Two Individuals Exposed in Ashley Madison Hack Commit Suicide

Two individuals connected to the release of users of the adultery website Ashley Madison have taken their own lives.

Police in Toronto would not release the names of the individuals and would not release information other than their connection to the release of Ashley Madison info.

“This hack is one of the largest data breaches in the world,” Toronto Police acting staff-Supt. Bryce Evans said. “This is affecting all of us. The social impact behind this leak, we’re talking about families, we’re talking about children, we’re talking about wives, their male partners.”

The shocking news was actually predicted last week by a security analyst that first reported the hacking of Ashley Madison and the release of the names of those who paid to try and have an affair.

“There’s a very real chance that people are going to overreact. I wouldn’t be surprised if we saw people taking their lives because of this, and obviously piling on with ridicule and trying to out people is not gonna help the situation,” analyst Brian Krebs said on Wednesday.

Another suicide has been potentially linked to the breach.  An employee of the city of San Antonio committed suicide Thursday, but officials would not confirm it was because of the leak.

The company that owns Ashley Madison is offering a $500,000 reward to anyone who will turn in the hackers that revealed their adultery seeking clientele.

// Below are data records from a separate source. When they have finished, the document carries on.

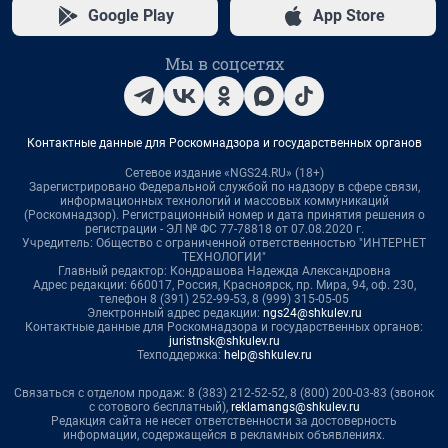
Google Play
App Store
Мы в соцсетях
Контактные данные для Роскомнадзора и государственных органов
Сетевое издание «NGS24.RU» (18+)
Зарегистрировано Федеральной службой по надзору в сфере связи,
информационных технологий и массовых коммуникаций
(Роскомнадзор). Регистрационный номер и дата принятия решения о
регистрации - ЭЛ № ФС 77-78818 от 07.08.2020 г.
Учредитель: Общество с ограниченной ответственностью "ИНТЕРНЕТ
ТЕХНОЛОГИИ"
Главный редактор: Кондрашова Надежда Александровна
Адрес редакции: 660017, Россия, Красноярск, пр. Мира, 94, оф. 230,
телефон 8 (391) 252-99-53, 8 (999) 315-05-05
Электронный адрес редакции:
ngs24@shkulev.ru
Контактные данные для Роскомнадзора и государственных органов:
juristnsk@shkulev.ru
Техподдержка:
help@shkulev.ru
Связаться с отделом продаж: 8 (383) 212-52-52, 8 (800) 200-03-83 (звонок
с сотового бесплатный),
reklamangs@shkulev.ru
Редакция сайта не несет ответственности за достоверность
информации, содержащейся в рекламных объявлениях.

Martial Cheaters Exposed by Hackers

Users of the website Ashley Madison, which is designed to allow married people to cheat on their spouses, have been exposed to the world after the release of approximately 9.7 gigabytes of user data.

A group of hackers called “The Impact Team” released millions of usernames, real names and purchase information for users of Ashley Madison and a companion site, Established Men, which allows rich men to find young women.

The hackers focused on a portion of the website called “Full Delete” which for $19 has promised to scrub all user information from the site for those who no longer wished to use it.

In 2014, the “Full Delete” feature netted $1.7mm in revenue for the company that owns both websites, Avid Life Media (ALM).

“[Full Delete is] also a complete lie,” the Impact Team wrote after the hack last month. “Users almost always pay with credit card; their purchase details are not removed as promised, and include real name and address, which is of course the most important information the users want removed.”

“…Too bad for ALM, you promised secrecy but didn’t deliver.”

The hackers then made their next threat.

“Avid Life Media has been instructed to take Ashley Madison and Established Men offline permanently in all forms, or we will release all customer records, including profiles with all the customers’ secret…fantasies and matching credit card transactions, real names and addresses, and employee documents and emails,” the hackers wrote in a statement following the breach.

Brian Krebs, the cybersecurity reporter with the Washington Post, wrote on the newspaper’s website that he had contacted three sources who were listed in the data dump and the sources verified the information was accurate.

“It is an illegal action against the individual members of, as well as any freethinking people who choose to engage in fully lawful online activities. The criminal, or criminals, involved in this act have appointed themselves as the moral judge, juror, and executioner, seeing fit to impose a personal notion of virtue on all of society,” officials from Ashley Madison’s parent company Avid Life Media wrote in a statement.

“We will not sit idly by and allow these thieves to force their personal ideology on citizens around the world. We are continuing to fully cooperate with law enforcement to seek to hold the guilty parties accountable to the strictest measures of the law,” the statement continued.